Source records:
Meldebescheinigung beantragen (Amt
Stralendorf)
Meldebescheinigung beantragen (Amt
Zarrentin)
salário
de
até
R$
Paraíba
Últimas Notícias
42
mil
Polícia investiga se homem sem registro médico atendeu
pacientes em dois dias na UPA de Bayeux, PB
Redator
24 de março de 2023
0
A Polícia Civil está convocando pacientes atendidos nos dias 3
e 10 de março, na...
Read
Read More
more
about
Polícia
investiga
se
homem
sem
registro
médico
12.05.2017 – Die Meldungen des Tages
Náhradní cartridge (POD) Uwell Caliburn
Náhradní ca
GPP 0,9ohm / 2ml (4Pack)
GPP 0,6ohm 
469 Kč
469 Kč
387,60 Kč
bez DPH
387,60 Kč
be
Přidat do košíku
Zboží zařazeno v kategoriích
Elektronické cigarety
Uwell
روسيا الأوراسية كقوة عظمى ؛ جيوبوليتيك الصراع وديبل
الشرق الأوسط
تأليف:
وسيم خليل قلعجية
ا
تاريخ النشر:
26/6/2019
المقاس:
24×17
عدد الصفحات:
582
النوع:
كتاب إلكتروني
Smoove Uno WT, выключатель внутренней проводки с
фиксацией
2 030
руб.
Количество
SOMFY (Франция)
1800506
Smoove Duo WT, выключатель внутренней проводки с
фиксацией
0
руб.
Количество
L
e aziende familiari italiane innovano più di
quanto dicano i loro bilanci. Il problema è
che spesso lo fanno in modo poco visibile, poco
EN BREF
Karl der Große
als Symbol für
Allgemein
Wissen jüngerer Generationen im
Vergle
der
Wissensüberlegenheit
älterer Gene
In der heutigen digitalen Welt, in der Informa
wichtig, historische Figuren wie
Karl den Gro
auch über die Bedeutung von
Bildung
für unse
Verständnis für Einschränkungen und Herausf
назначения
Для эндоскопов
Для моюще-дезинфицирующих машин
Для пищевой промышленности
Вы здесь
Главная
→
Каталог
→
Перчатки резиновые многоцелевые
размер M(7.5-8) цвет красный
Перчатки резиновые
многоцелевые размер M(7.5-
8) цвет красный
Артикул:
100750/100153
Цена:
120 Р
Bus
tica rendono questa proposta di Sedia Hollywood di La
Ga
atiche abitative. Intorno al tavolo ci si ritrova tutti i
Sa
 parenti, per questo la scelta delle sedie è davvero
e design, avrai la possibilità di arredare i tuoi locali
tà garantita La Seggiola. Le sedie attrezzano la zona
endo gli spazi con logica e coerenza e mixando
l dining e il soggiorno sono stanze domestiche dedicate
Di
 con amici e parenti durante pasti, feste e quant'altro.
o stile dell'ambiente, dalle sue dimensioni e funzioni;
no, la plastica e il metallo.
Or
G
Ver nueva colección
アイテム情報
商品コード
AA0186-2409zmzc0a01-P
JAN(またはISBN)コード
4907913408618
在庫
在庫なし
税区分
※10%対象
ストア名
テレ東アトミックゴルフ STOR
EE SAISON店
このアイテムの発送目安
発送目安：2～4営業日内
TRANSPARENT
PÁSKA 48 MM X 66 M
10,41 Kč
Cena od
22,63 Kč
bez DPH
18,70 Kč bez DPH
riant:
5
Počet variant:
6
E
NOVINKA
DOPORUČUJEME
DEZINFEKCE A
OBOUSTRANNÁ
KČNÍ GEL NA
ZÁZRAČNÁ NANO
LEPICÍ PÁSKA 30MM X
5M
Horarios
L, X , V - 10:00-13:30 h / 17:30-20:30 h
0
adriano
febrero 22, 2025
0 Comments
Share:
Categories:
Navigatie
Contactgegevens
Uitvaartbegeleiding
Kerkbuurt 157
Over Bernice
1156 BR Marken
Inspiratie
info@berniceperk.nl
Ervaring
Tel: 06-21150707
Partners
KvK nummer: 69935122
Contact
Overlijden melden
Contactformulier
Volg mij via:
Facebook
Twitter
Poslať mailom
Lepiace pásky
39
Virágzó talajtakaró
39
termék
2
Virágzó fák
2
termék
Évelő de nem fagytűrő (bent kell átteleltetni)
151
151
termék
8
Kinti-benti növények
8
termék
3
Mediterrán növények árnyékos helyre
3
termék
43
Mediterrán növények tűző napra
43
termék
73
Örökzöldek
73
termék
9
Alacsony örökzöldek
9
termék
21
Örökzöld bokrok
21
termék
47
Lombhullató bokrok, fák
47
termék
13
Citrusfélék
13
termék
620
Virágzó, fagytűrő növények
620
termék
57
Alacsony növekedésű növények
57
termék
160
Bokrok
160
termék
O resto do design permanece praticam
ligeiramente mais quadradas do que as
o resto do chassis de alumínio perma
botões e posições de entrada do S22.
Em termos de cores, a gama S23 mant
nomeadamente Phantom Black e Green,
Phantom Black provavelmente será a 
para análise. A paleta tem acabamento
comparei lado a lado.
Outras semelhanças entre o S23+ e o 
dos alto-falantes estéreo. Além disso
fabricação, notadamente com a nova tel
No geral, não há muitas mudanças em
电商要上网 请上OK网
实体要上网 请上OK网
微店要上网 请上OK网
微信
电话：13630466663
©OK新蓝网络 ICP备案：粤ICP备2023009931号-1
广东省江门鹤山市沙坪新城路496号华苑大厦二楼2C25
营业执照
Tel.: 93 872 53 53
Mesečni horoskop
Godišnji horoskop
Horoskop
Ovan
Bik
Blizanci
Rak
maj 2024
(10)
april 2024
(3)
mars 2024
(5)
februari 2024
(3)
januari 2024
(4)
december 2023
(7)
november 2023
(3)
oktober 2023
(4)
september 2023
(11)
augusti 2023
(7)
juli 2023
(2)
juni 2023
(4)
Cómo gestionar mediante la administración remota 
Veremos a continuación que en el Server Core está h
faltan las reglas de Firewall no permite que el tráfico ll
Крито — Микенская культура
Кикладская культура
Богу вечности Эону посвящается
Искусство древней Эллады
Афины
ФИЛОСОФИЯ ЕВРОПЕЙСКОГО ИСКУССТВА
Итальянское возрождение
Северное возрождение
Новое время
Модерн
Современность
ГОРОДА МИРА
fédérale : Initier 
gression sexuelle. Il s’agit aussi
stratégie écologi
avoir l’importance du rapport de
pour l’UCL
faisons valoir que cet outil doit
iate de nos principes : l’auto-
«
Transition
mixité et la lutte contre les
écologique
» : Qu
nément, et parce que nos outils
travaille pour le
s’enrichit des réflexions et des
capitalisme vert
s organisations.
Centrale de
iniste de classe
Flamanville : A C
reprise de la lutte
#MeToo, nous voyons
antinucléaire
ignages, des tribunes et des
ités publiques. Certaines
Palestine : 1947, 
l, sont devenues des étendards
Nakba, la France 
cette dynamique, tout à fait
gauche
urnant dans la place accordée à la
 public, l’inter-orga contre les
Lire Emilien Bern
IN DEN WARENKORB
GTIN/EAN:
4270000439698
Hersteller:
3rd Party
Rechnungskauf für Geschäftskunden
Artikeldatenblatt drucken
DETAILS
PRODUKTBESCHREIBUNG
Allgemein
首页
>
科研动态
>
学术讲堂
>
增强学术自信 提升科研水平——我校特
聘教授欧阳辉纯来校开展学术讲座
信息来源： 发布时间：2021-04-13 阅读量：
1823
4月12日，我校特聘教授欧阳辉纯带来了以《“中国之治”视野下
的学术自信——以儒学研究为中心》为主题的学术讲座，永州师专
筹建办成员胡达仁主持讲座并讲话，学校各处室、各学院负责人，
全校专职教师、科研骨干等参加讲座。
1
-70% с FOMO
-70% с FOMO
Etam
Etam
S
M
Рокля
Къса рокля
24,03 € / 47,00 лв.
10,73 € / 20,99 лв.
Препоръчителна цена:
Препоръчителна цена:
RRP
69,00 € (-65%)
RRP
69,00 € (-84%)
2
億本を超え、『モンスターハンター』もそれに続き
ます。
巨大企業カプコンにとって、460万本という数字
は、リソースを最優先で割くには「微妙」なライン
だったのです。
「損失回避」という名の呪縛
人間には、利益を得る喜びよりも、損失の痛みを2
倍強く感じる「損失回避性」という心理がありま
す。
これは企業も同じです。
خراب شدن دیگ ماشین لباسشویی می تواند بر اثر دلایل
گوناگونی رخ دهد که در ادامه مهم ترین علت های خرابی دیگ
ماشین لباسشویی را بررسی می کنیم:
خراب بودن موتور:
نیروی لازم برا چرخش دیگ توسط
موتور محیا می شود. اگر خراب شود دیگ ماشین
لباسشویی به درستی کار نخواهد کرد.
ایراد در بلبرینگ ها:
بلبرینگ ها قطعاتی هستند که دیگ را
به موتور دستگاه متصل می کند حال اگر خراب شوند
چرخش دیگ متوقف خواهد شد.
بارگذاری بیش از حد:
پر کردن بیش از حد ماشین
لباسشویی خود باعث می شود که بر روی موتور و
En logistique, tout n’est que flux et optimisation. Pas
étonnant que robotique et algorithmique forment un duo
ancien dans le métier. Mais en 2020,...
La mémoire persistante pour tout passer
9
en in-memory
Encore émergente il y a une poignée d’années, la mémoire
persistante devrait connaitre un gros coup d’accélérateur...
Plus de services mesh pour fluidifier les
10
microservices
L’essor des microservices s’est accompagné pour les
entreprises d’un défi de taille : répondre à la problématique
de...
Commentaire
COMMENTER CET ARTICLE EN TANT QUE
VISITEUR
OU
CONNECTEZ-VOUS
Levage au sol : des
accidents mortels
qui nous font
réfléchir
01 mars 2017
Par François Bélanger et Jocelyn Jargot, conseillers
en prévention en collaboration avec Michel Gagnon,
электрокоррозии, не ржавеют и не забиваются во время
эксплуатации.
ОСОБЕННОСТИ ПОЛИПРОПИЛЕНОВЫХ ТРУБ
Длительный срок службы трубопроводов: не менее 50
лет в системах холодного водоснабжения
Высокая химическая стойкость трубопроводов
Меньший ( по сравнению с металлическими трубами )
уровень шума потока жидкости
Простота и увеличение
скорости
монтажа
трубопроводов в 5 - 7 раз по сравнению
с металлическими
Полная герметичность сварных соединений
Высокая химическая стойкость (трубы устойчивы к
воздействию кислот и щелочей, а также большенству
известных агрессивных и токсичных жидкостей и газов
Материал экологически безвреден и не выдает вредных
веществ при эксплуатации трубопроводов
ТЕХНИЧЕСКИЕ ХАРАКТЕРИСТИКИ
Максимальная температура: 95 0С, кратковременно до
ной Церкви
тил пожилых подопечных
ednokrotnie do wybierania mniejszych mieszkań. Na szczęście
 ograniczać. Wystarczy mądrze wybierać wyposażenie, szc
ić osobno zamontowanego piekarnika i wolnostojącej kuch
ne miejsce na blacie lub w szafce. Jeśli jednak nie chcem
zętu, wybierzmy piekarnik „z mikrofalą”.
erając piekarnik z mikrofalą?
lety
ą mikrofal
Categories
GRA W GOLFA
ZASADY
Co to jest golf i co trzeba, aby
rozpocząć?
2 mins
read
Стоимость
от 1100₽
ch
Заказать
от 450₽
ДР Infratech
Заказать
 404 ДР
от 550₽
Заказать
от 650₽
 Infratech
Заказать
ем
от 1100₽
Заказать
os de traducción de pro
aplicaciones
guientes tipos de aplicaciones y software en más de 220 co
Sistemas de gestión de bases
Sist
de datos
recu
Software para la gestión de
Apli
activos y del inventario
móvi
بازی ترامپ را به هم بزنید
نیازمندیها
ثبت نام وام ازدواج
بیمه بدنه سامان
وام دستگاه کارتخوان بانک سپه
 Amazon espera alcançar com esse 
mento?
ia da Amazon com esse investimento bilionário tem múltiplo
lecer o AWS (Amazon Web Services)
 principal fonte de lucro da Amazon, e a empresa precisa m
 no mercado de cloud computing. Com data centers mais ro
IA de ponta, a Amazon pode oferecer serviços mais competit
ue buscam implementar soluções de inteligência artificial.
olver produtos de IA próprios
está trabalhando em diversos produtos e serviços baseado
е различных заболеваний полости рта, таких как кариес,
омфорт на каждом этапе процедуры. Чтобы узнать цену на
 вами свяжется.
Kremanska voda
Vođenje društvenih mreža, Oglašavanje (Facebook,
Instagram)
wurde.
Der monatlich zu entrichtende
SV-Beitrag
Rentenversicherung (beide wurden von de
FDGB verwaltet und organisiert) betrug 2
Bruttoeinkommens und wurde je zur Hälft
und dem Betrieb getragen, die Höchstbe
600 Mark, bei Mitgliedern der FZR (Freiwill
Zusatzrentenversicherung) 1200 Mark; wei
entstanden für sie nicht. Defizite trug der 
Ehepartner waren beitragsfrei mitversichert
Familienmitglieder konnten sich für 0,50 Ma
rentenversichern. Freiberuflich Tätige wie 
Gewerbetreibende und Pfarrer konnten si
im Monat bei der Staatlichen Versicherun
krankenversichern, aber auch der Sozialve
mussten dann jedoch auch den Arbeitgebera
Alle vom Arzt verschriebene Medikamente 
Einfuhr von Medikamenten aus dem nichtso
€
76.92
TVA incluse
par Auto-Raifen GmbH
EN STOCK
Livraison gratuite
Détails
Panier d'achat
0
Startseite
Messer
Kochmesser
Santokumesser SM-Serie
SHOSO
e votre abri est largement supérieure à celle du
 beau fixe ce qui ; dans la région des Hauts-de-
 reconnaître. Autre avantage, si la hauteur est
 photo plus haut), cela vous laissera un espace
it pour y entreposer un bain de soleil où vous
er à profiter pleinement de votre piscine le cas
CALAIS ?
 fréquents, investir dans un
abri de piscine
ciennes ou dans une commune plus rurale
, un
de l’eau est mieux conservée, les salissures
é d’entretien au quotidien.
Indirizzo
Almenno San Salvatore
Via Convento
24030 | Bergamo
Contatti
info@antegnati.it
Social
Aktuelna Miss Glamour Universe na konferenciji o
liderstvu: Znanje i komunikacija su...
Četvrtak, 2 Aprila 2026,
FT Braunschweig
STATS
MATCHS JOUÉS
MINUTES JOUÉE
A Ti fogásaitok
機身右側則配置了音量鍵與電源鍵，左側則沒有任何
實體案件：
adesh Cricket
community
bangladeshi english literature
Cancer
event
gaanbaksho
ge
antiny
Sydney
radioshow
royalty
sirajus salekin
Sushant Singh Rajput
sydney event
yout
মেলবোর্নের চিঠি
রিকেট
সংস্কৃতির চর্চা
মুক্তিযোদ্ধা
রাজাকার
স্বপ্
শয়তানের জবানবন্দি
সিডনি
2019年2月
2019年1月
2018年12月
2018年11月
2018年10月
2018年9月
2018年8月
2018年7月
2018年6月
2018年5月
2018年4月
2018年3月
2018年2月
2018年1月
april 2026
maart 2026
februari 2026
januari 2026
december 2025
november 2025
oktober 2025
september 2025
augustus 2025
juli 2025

## What is being asked
Once you reach the line with "antinucléaire" in the data above, copy it and every line after it exactly, up to and including the line with "en prévention en".

## Final answer
antinucléaire
ignages, des tribunes et des
ités publiques. Certaines
Palestine : 1947, 
l, sont devenues des étendards
Nakba, la France 
cette dynamique, tout à fait
gauche
urnant dans la place accordée à la
 public, l’inter-orga contre les
Lire Emilien Bern
IN DEN WARENKORB
GTIN/EAN:
4270000439698
Hersteller:
3rd Party
Rechnungskauf für Geschäftskunden
Artikeldatenblatt drucken
DETAILS
PRODUKTBESCHREIBUNG
Allgemein
首页
>
科研动态
>
学术讲堂
>
增强学术自信 提升科研水平——我校特
聘教授欧阳辉纯来校开展学术讲座
信息来源： 发布时间：2021-04-13 阅读量：
1823
4月12日，我校特聘教授欧阳辉纯带来了以《“中国之治”视野下
的学术自信——以儒学研究为中心》为主题的学术讲座，永州师专
筹建办成员胡达仁主持讲座并讲话，学校各处室、各学院负责人，
全校专职教师、科研骨干等参加讲座。
1
-70% с FOMO
-70% с FOMO
Etam
Etam
S
M
Рокля
Къса рокля
24,03 € / 47,00 лв.
10,73 € / 20,99 лв.
Препоръчителна цена:
Препоръчителна цена:
RRP
69,00 € (-65%)
RRP
69,00 € (-84%)
2
億本を超え、『モンスターハンター』もそれに続き
ます。
巨大企業カプコンにとって、460万本という数字
は、リソースを最優先で割くには「微妙」なライン
だったのです。
「損失回避」という名の呪縛
人間には、利益を得る喜びよりも、損失の痛みを2
倍強く感じる「損失回避性」という心理がありま
す。
これは企業も同じです。
خراب شدن دیگ ماشین لباسشویی می تواند بر اثر دلایل
گوناگونی رخ دهد که در ادامه مهم ترین علت های خرابی دیگ
ماشین لباسشویی را بررسی می کنیم:
خراب بودن موتور:
نیروی لازم برا چرخش دیگ توسط
موتور محیا می شود. اگر خراب شود دیگ ماشین
لباسشویی به درستی کار نخواهد کرد.
ایراد در بلبرینگ ها:
بلبرینگ ها قطعاتی هستند که دیگ را
به موتور دستگاه متصل می کند حال اگر خراب شوند
چرخش دیگ متوقف خواهد شد.
بارگذاری بیش از حد:
پر کردن بیش از حد ماشین
لباسشویی خود باعث می شود که بر روی موتور و
En logistique, tout n’est que flux et optimisation. Pas
étonnant que robotique et algorithmique forment un duo
ancien dans le métier. Mais en 2020,...
La mémoire persistante pour tout passer
9
en in-memory
Encore émergente il y a une poignée d’années, la mémoire
persistante devrait connaitre un gros coup d’accélérateur...
Plus de services mesh pour fluidifier les
10
microservices
L’essor des microservices s’est accompagné pour les
entreprises d’un défi de taille : répondre à la problématique
de...
Commentaire
COMMENTER CET ARTICLE EN TANT QUE
VISITEUR
OU
CONNECTEZ-VOUS
Levage au sol : des
accidents mortels
qui nous font
réfléchir
01 mars 2017
Par François Bélanger et Jocelyn Jargot, conseillers
en prévention en collaboration avec Michel Gagnon,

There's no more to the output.